Conman, 33, is jailed for 18 months after helping himself to £30,000 in benefits by stealing 55 identities
- Ryan Boyle, of Coatbridge, contacted strangers and pretended to be from DWP
- The 33-year-old then tricked them into revealing their personal information
- He then contacted the DWP to change details so he could access victims’ cash
Ryan Boyle, 33, (pictured) contacted strangers and pretended to be from the Department for Work and Pensions (DWP)
A conman who pocketed £30,000 by stealing the identities of 55 people on benefits has been jailed for 18 months.
Ryan Boyle, 33, contacted strangers and pretended to be from the Department for Work and Pensions (DWP).
He then tricked them into revealing personal information before contacting the government department and changing details so that he could access his victims’ benefits cash.
Boyle told officials he could not access a bank account and was issued codes which meant he was able to collect money in hundreds of shops nationwide.
An investigation was launched when one man contacted the DWP to ask why he could not access his money.
It emerged Boyle visited a number of stores throughout Lanarkshire to take money but bungling counter staff failed to contact police despite noticing he was using regularly using different identities.
Police were called in and discovered he had stolen 55 identities and used them to get money. He was unsuccessful in gaining cash from a further 12 people.
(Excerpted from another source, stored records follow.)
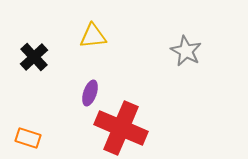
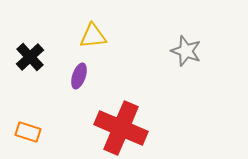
gray star: rotated 8 degrees counterclockwise
black cross: moved 4 px left
purple ellipse: moved 11 px left, 17 px up
orange rectangle: moved 6 px up
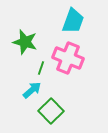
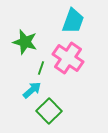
pink cross: rotated 12 degrees clockwise
green square: moved 2 px left
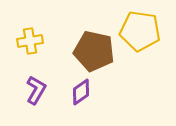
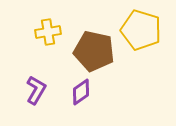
yellow pentagon: moved 1 px right, 1 px up; rotated 9 degrees clockwise
yellow cross: moved 18 px right, 9 px up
Boyle, of Coatbridge, Lanarkshire, appeared at Hamilton Sheriff Court and admitted obtaining £30,174.71 in state benefits through a fraudulent scheme between March 2015 and June 2016.
Hamilton Sheriff Court (pictured) was told that his actions led to genuine claims being rejected and people left facing financial hardship as a result
The court was told that his actions led to genuine claims being rejected and people left facing financial hardship as a result.
Boyle claimed his actions had been sparked after it was revealed he was not the father of a child that he had been raising as his own.
He has since handed money back to the DWP but still owes £26,909.10.
Depute fiscal Paula Russell said: ‘This investigation was raised when a witness had been claiming but was now self-employed however he had been having issues with taxation.
‘Records confirmed a new claim and that personal details had been altered.
‘He eventually provided the DWP with information that he had had his details hijacked and an investigation began.
‘There were a number of people who had claimed similarly to this witness and it became apparent that information and security questions that may be asked had been changed on an automated telephone service.
‘This included changing the phone number and a common phone number was found to have been used relating to these charges.’
Miss Russell added: ‘It became clear a number of identities had been used and that applicants shared a similar voice which was suspected to be Mr Boyle given they had his voice on file.
‘The DWP then spoke to shop staff in various stores and they said they were aware the same man was coming in with various identities but didn’t think to phone the police.
‘A number of people who had had their identities stolen had been contacted by someone purporting to be from the DWP, clear security with them and then take their details.’
Rowan Myles, defending, said: ‘The purpose of embarking on was an addiction to both gambling and alcohol.
‘This was brought on by the disclosure that he was not the father of the one child that he thought he shared with a long term partner and he was nothing short of devastated by that.’
Sheriff Bicket said: ‘This scheme involved a number of vulnerable people and it was carried out in a thorough and determined manner and involved significant sums.
‘I appreciate there have been changes in your life but the offence is too serious to be dealt with by any way other than a custodial sentence.’